▶ WORK TASK:
From the first line onward, reproduce the records exactly; the final line to include is the one holding "y constantes que".
-------- DATA EXCERPTS --------
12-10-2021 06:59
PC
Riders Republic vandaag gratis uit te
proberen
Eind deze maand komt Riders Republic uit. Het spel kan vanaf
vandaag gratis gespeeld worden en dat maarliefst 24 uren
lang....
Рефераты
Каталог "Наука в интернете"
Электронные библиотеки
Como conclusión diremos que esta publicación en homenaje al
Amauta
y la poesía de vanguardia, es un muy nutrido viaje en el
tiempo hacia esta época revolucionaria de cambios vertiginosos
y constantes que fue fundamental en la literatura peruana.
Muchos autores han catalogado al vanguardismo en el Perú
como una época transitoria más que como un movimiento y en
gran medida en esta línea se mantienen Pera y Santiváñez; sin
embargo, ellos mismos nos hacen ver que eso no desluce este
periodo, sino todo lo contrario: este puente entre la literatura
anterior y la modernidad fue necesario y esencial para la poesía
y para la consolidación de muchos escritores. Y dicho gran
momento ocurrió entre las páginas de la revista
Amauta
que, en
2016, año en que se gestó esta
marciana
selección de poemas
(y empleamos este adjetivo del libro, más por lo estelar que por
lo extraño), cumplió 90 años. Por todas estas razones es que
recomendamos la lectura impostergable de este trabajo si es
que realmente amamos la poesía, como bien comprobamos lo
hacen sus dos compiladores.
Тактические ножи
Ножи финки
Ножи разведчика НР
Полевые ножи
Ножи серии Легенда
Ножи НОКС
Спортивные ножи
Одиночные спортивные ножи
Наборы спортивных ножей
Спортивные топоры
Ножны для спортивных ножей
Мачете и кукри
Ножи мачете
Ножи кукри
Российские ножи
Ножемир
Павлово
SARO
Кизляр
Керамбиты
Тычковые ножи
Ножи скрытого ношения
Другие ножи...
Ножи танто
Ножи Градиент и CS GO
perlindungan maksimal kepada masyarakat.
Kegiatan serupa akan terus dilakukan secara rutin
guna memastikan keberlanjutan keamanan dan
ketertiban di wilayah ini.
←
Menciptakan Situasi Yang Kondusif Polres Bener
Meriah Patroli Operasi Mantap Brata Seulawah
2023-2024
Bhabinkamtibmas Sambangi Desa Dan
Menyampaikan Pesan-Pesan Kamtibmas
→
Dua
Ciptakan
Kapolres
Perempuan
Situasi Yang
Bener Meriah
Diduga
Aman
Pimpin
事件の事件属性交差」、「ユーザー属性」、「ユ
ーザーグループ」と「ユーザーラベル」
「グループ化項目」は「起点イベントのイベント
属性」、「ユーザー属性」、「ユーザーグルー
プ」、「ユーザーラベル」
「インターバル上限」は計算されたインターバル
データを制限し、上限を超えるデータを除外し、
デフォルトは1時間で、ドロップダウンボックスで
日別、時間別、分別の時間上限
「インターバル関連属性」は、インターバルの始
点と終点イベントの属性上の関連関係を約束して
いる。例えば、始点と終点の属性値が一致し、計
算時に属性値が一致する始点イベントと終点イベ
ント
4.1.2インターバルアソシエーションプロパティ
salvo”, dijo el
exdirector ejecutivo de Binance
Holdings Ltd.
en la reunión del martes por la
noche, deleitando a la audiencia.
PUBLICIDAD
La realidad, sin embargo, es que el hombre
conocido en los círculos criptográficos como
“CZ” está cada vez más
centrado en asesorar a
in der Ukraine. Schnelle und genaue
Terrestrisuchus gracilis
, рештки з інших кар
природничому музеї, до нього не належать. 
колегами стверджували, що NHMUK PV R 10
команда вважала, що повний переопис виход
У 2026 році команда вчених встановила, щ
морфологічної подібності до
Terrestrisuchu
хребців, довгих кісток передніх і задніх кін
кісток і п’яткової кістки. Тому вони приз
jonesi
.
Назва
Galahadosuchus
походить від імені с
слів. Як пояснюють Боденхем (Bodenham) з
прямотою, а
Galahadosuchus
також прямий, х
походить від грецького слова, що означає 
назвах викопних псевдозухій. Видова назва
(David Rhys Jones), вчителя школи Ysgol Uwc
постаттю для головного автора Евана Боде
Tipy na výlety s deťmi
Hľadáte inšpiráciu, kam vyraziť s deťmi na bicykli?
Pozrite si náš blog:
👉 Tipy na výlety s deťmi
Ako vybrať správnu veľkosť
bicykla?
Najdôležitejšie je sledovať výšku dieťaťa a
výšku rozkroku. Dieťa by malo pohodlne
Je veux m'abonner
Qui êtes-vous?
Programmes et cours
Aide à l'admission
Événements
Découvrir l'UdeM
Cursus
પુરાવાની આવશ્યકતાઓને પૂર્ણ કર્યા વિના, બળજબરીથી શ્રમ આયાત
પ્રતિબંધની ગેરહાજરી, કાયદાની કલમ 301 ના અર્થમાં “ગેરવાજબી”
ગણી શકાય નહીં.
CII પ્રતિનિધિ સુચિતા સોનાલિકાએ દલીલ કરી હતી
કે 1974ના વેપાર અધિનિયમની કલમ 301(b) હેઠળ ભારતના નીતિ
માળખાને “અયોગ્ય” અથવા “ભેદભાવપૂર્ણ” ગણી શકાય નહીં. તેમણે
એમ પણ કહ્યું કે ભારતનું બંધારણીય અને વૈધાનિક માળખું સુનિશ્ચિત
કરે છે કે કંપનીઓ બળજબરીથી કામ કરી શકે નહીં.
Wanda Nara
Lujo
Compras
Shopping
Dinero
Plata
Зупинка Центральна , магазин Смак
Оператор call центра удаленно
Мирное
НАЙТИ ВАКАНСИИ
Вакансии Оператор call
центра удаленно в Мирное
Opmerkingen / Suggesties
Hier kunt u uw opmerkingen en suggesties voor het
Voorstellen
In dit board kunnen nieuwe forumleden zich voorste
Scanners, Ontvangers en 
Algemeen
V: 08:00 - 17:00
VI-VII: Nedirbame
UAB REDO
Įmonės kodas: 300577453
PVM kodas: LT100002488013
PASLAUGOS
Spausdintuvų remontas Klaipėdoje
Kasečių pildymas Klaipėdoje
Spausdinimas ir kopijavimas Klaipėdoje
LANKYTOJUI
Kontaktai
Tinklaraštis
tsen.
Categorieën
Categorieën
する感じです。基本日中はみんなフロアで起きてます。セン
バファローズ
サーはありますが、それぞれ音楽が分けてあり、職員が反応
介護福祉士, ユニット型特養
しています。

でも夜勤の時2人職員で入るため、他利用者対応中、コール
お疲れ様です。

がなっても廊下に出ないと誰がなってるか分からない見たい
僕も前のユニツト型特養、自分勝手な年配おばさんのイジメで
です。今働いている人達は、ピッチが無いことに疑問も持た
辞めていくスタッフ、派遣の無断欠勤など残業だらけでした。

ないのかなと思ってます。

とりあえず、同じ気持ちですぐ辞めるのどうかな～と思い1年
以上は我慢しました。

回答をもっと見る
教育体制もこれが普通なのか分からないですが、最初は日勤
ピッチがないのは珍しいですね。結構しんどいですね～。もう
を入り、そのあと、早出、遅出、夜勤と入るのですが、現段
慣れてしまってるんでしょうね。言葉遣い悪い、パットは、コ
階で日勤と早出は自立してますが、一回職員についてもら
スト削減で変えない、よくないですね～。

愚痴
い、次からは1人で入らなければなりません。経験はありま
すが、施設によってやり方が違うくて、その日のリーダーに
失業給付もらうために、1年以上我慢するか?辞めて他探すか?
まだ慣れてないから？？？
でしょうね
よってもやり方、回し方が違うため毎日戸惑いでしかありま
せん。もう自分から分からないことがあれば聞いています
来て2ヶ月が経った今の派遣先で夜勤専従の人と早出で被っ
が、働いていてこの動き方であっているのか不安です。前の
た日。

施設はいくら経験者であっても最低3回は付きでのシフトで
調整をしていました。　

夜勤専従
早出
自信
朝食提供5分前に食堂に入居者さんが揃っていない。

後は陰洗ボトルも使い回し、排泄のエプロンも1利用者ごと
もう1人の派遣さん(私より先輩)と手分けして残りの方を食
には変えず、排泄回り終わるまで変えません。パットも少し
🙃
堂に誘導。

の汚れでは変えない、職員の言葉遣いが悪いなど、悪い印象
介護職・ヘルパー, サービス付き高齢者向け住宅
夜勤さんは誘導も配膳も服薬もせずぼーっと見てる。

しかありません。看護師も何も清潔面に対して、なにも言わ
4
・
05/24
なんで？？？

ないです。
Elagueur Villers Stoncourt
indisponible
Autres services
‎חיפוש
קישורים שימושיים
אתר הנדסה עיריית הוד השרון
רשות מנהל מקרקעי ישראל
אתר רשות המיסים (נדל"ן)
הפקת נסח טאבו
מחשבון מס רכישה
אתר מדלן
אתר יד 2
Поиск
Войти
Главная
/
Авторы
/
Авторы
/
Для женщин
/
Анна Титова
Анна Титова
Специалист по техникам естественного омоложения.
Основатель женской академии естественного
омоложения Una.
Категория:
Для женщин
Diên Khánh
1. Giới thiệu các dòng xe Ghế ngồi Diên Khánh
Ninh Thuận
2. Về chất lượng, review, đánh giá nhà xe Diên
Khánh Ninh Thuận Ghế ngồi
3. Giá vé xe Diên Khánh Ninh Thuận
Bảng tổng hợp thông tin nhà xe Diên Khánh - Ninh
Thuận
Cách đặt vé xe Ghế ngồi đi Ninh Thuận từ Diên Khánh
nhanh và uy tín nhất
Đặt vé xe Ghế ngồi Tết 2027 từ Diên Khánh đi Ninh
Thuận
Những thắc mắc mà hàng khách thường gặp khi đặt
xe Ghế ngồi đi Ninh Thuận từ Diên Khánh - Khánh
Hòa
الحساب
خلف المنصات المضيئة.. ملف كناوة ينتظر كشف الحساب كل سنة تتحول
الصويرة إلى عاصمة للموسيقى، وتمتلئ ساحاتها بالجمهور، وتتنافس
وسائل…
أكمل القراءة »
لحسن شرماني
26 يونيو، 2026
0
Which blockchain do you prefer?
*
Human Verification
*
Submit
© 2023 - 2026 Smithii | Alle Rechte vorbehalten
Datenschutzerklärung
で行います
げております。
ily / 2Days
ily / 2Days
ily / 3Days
--------
▶ WRITTEN SOLUTION:
12-10-2021 06:59
PC
Riders Republic vandaag gratis uit te
proberen
Eind deze maand komt Riders Republic uit. Het spel kan vanaf
vandaag gratis gespeeld worden en dat maarliefst 24 uren
lang....
Рефераты
Каталог "Наука в интернете"
Электронные библиотеки
Como conclusión diremos que esta publicación en homenaje al
Amauta
y la poesía de vanguardia, es un muy nutrido viaje en el
tiempo hacia esta época revolucionaria de cambios vertiginosos
y constantes que fue fundamental en la literatura peruana.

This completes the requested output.